Guest Review: Lucky Seven by E.L. Esch

Dante Mathers, college student, fifth year, has a track record for being dishonest with himself, and is about to undergo the biggest, scariest change of his life.

Dante's forced himself to go out with girls in the past and he does it again when he's approached by the beautiful Serena one day on campus, desperate to prove to himself that he's "normal." But when he loses a drinking contest and is dared to go to the next campus GLBT meeting by his best friend, he’s not sure how to handle it. Sure he could blow it off and say he went, but something nagging at the back of his mind compels him to go anyway. After all, he’s had problems with intimacy in the past and his first crush was a boy in high school. But is he really forcing himself to go, or is he finally starting to be honest with himself? No need to over think this, Dante tells himself. It'll be get in, get out. No need to talk to anyone. Easy, right?

But then he meets Sven. Sexy, toned, wearing a leather jacket with spiked up bleach-blond hair, Sven's bad-boy flare sticks out on campus and catches Dante's eye. But there's more to Sven than his punkish looks, and Dante's about to find out all the sultry little details.

Reviewed by Samantha

Despite the common opinion that college is the time to find yourself, Dante Mathers is in his fifth year and still hasn't seemed to figure it out. He's had one failed attempt with a female and nothing but a crush on a guy. His time is almost up, and yet he still has no idea who he is.

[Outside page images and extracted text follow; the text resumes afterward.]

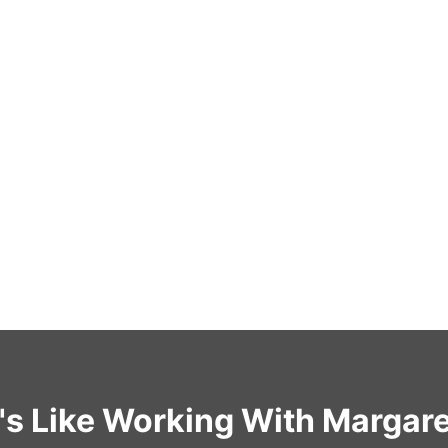
t's Like Working With Margar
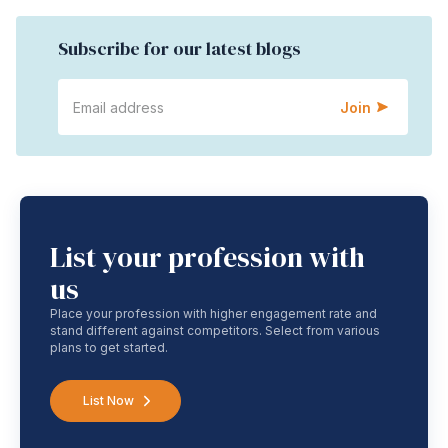
Subscribe for our latest blogs
Join
List your profession with
us
Place your profession with higher engagement rate and
stand different against competitors. Select from various
plans to get started.
List Now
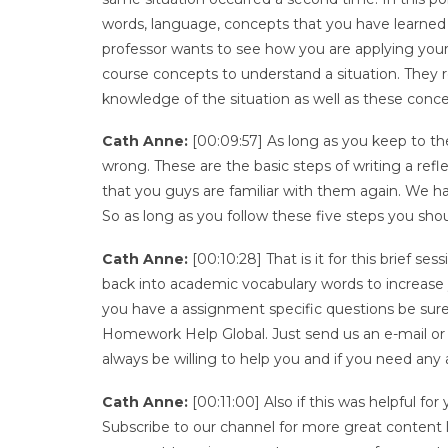
words, language, concepts that you have learned 
professor wants to see how you are applying you
course concepts to understand a situation. They 
knowledge of the situation as well as these concep
Cath Anne:
[00:09:57] As long as you keep to th
wrong. These are the basic steps of writing a ref
that you guys are familiar with them again. We ha
So as long as you follow these five steps you shou
Cath Anne:
[00:10:28] That is it for this brief s
back into academic vocabulary words to increase y
you have a assignment specific questions be sure
Homework Help Global. Just send us an e-mail or
always be willing to help you and if you need any 
Cath Anne:
[00:11:00] Also if this was helpful f
Subscribe to our channel for more great content lik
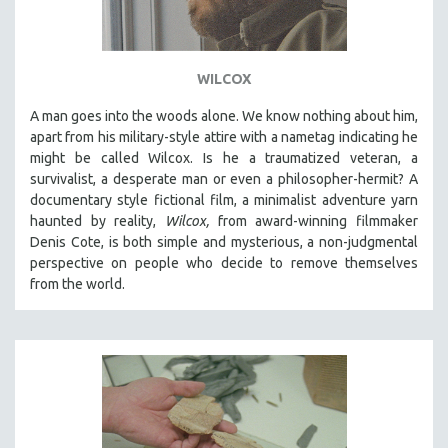
WILCOX
A man goes into the woods alone. We know nothing about him,
apart from his military-style attire with a nametag indicating he
might be called Wilcox. Is he a traumatized veteran, a
survivalist, a desperate man or even a philosopher-hermit? A
documentary style fictional film, a minimalist adventure yarn
haunted by reality,
Wilcox,
from award-winning filmmaker
Denis Cote, is both simple and mysterious, a non-judgmental
perspective on people who decide to remove themselves
from the world.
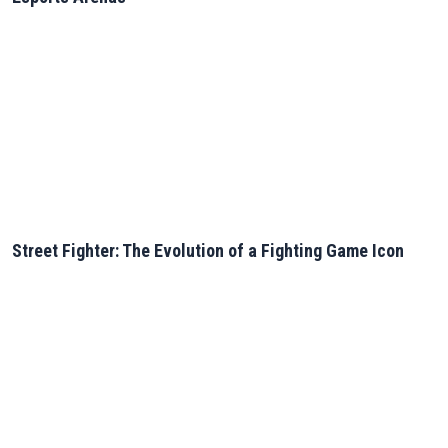
Street Fighter: The Evolution of a Fighting Game Icon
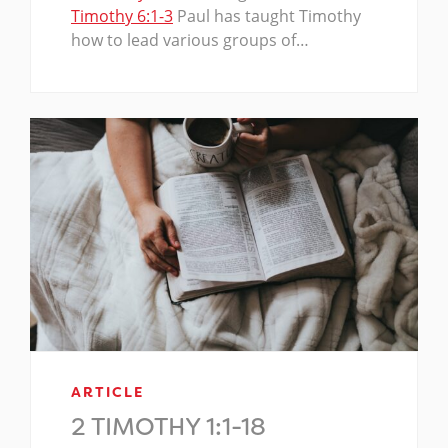
Timothy 6:1-3
Paul has taught Timothy
how to lead various groups of…
ARTICLE
2 TIMOTHY 1:1-18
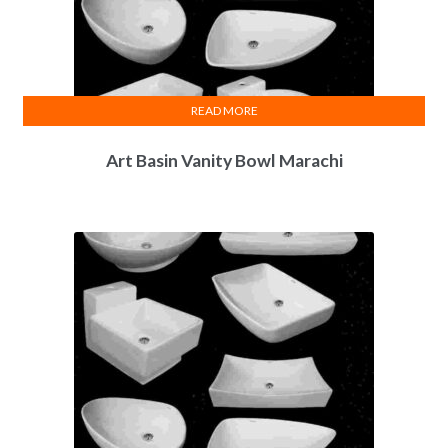
READ MORE
Art Basin Vanity Bowl Marachi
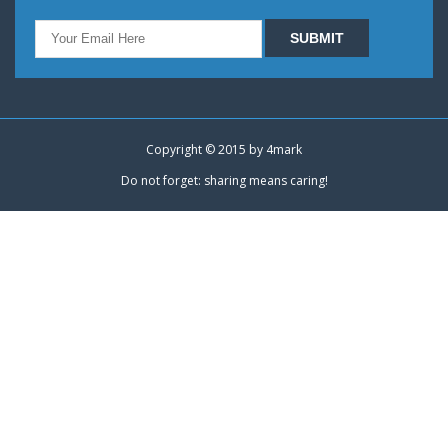
Copyright © 2015 by
4mark
Do not forget: sharing means caring!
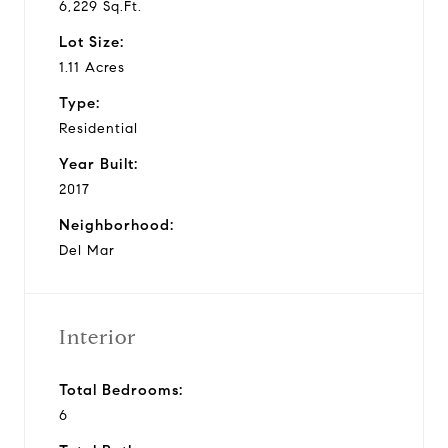
6,229 Sq.Ft.
Lot Size:
1.11 Acres
Type:
Residential
Year Built:
2017
Neighborhood:
Del Mar
Interior
Total Bedrooms:
6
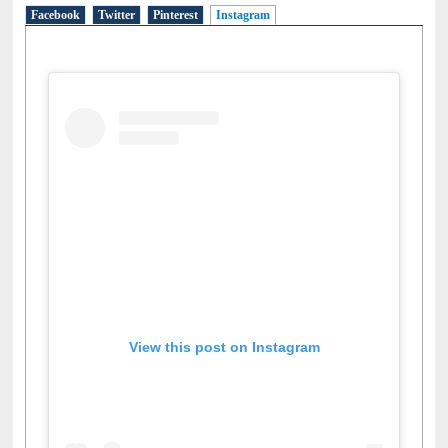
Social Networks
Facebook
Twitter
Pinterest
Instagram
(active tab)
View this post on Instagram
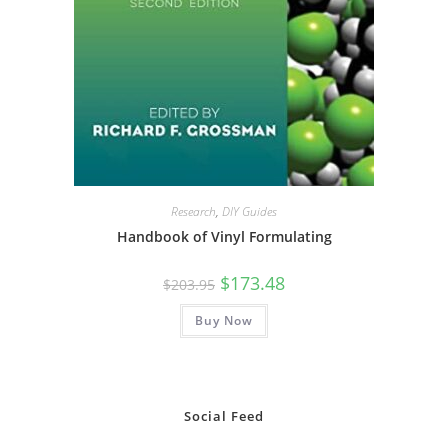
Research
,
DIY Guides
Handbook of Vinyl Formulating
Original
Current
$
173.48
$
203.95
price
price
was:
is:
Buy Now
$203.95.
$173.48.
Social Feed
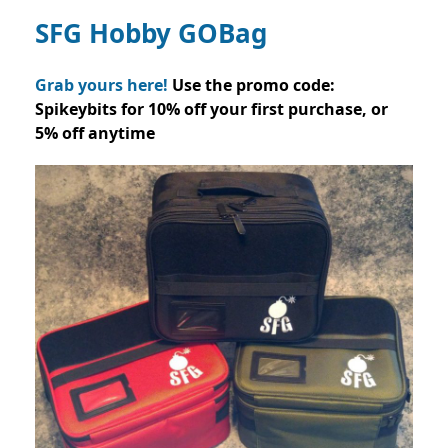
SFG Hobby GOBag
Grab yours here!
Use the promo code:
Spikeybits for 10% off your first purchase, or
5% off anytime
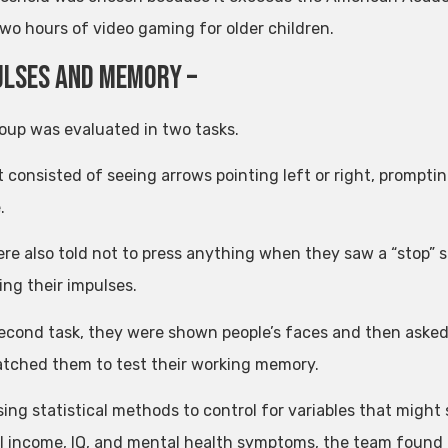
two hours of video gaming for older children.
ulses and memory –
oup was evaluated in two tasks.
t consisted of seeing arrows pointing left or right, prompting
.
re also told not to press anything when they saw a “stop” 
ing their impulses.
second task, they were shown people’s faces and then ask
atched them to test their working memory.
sing statistical methods to control for variables that might
l income, IQ, and mental health symptoms, the team found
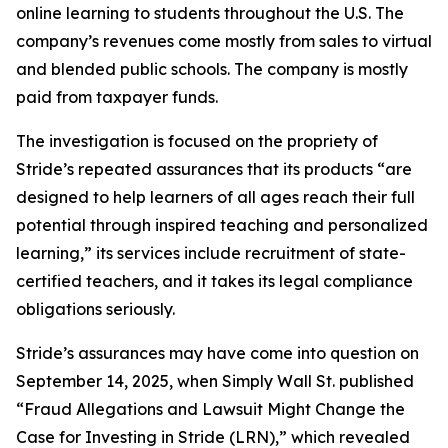
online learning to students throughout the U.S. The
company’s revenues come mostly from sales to virtual
and blended public schools. The company is mostly
paid from taxpayer funds.
The investigation is focused on the propriety of
Stride’s repeated assurances that its products “are
designed to help learners of all ages reach their full
potential through inspired teaching and personalized
learning,” its services include recruitment of state-
certified teachers, and it takes its legal compliance
obligations seriously.
Stride’s assurances may have come into question on
September 14, 2025, when
Simply Wall St.
published
“Fraud Allegations and Lawsuit Might Change the
Case for Investing in Stride (LRN),” which revealed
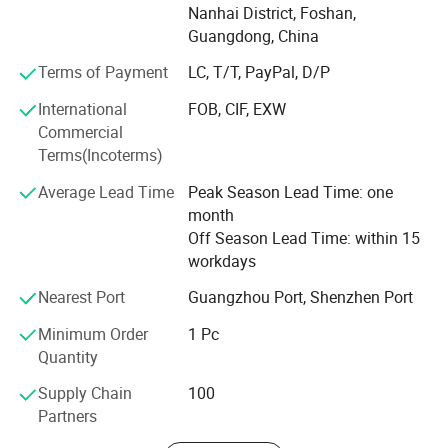
Nanhai District, Foshan,
management, engineering, manufacturing, quality and
▪ It can be designed not only as an inner door but also as an
Guangdong, China
logistic team, be provided on time, full amount, high
outer door;
quality and full turnkey products and service from
Terms of Payment
LC, T/T, PayPal, D/P
products development, products analysis, processing
▪ The entire folding door design has good dustproof, heat, and
International
FOB, CIF, EXW
analysis, mold design, mold manufacturing, molding,
sound insulation effects.
Commercial
secondary operation to final device assembly. Our clients
Terms(Incoterms)
worldwide from North America, Europe, Middle East, Africa
and Asia.
Average Lead Time
Peak Season Lead Time: one
month
Core team have more than 20years experience in
Off Season Lead Time: within 15
manufacturing and construction fields.
workdays
Nearest Port
Guangzhou Port, Shenzhen Port
Minimum Order
1 Pc
Quantity
Supply Chain
100
Partners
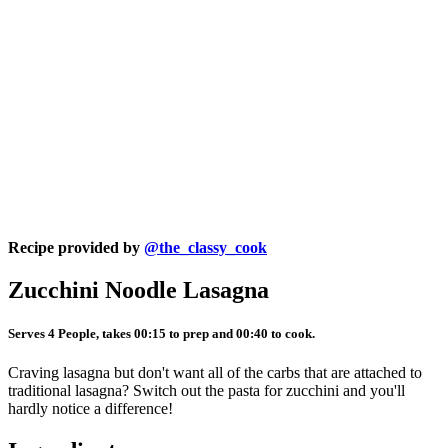
Recipe provided by
@the_classy_cook
Zucchini Noodle Lasagna
Serves 4 People, takes 00:15 to prep and 00:40 to cook.
Craving lasagna but don't want all of the carbs that are attached to
traditional lasagna? Switch out the pasta for zucchini and you'll
hardly notice a difference!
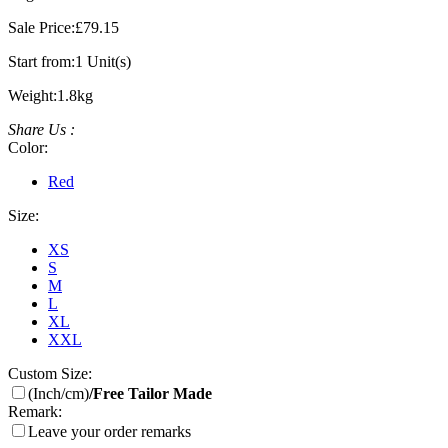
Sale Price:
£79.15
Start from:
1 Unit(s)
Weight:
1.8kg
Share Us :
Color:
Red
Size:
XS
S
M
L
XL
XXL
Custom Size:
(Inch/cm)
/Free Tailor Made
Remark:
Leave your order remarks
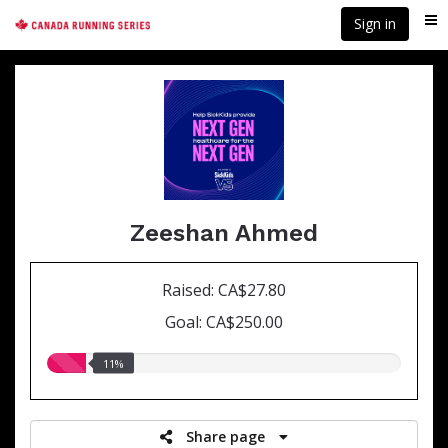
Skip
Sign in
Me
to
main
content
Zeeshan Ahmed
Raised: CA$27.80
Goal: CA$250.00
11.00%
11%
raised
Share page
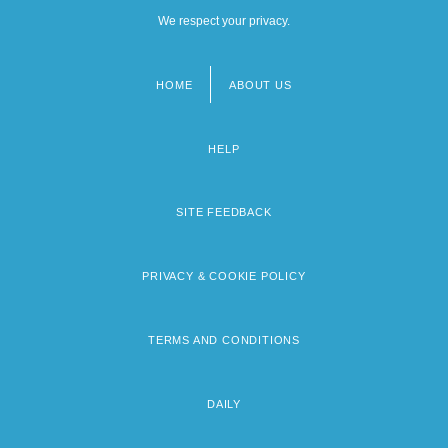
We respect your privacy.
HOME
ABOUT US
Footer
menu
HELP
SITE FEEDBACK
PRIVACY & COOKIE POLICY
TERMS AND CONDITIONS
DAILY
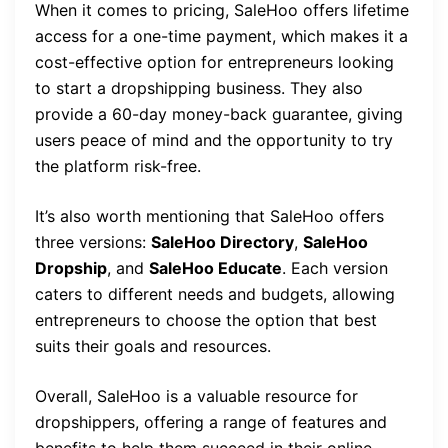
When it comes to pricing, SaleHoo offers lifetime
access for a one-time payment, which makes it a
cost-effective option for entrepreneurs looking
to start a dropshipping business. They also
provide a 60-day money-back guarantee, giving
users peace of mind and the opportunity to try
the platform risk-free.
It’s also worth mentioning that SaleHoo offers
three versions:
SaleHoo Directory
,
SaleHoo
Dropship
, and
SaleHoo Educate
. Each version
caters to different needs and budgets, allowing
entrepreneurs to choose the option that best
suits their goals and resources.
Overall, SaleHoo is a valuable resource for
dropshippers, offering a range of features and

His best friend dares him to attend a LGBTQ meeting, and not one to back down, Dante goes. He's surprised at the people he meets there, but still reluctant to consider himself as anything other than... well, Dante.

From meeting a girl named Serena to finding a guy named Sven handsome, this may just be the year he finally discovers himself.

So my thoughts...

This was an easy, pretty low-angst read. It wasn't overly sweet or bitter in some ways that many books can be. It just was. Unfortunately, I'm not so sure that's a good thing. It didn't leave me with much of an impression. It felt pretty standard, not delving beneath the most basic level of emotions.

On the bright side, the author had a lot of great ideas. Maybe there were just too many that weren't properly executed. For instance, Sven's grandfather is very sick, and while we see some of this and it's affect on Sven, we really don't see much of it. It's just there, it happens, we know it. The end.

One of the biggest things that bothered me, more than anything else, was that both Sven and Dante were so uncertain of themselves. Their doubt continued to ooze throughout the book and it just annoyed the hell out of me. It was like they couldn't be good enough for themselves, so they needed to constantly fish to make sure they were good enough for each other. This may be insensitive, but I just wanted to see them at least gain some confidence. It was like the author would write that they did, and then they'd switch back to their uncertainty. And again, it wasn't fully explored beyond the very initial layer of feeling unsure about who they are or lacking confidence.

That being said, it wasn't a bad read, and I think the author has a lot of potential. It just was too plain and simple, bordering on boring at points. In the end, it wasn't memorable.